#### To do
Where an entry holds an image, leave the image out; otherwise reproduce the entry exactly.
------------------------------------------------
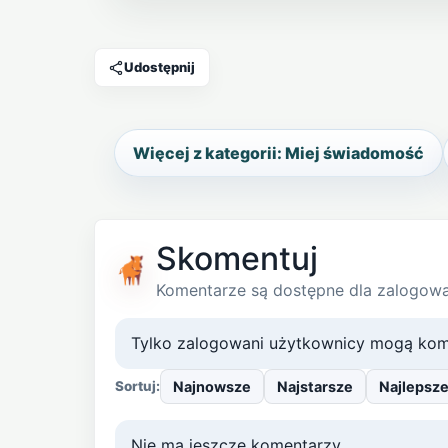
Otwórz film w mediach artykułu
Udostępnij
Więcej z kategorii: Miej świadomość
Skomentuj
Komentarze są dostępne dla zalogow
Tylko zalogowani użytkownicy mogą kom
Najnowsze
Najstarsze
Najlepsz
Sortuj:
Nie ma jeszcze komentarzy.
------------------------------------------------
#### Task answer
Otwórz film w mediach artykułu
Udostępnij
Więcej z kategorii: Miej świadomość
Skomentuj
Komentarze są dostępne dla zalogow
Tylko zalogowani użytkownicy mogą kom
Najnowsze
Najstarsze
Najlepsz
Sortuj:
Nie ma jeszcze komentarzy.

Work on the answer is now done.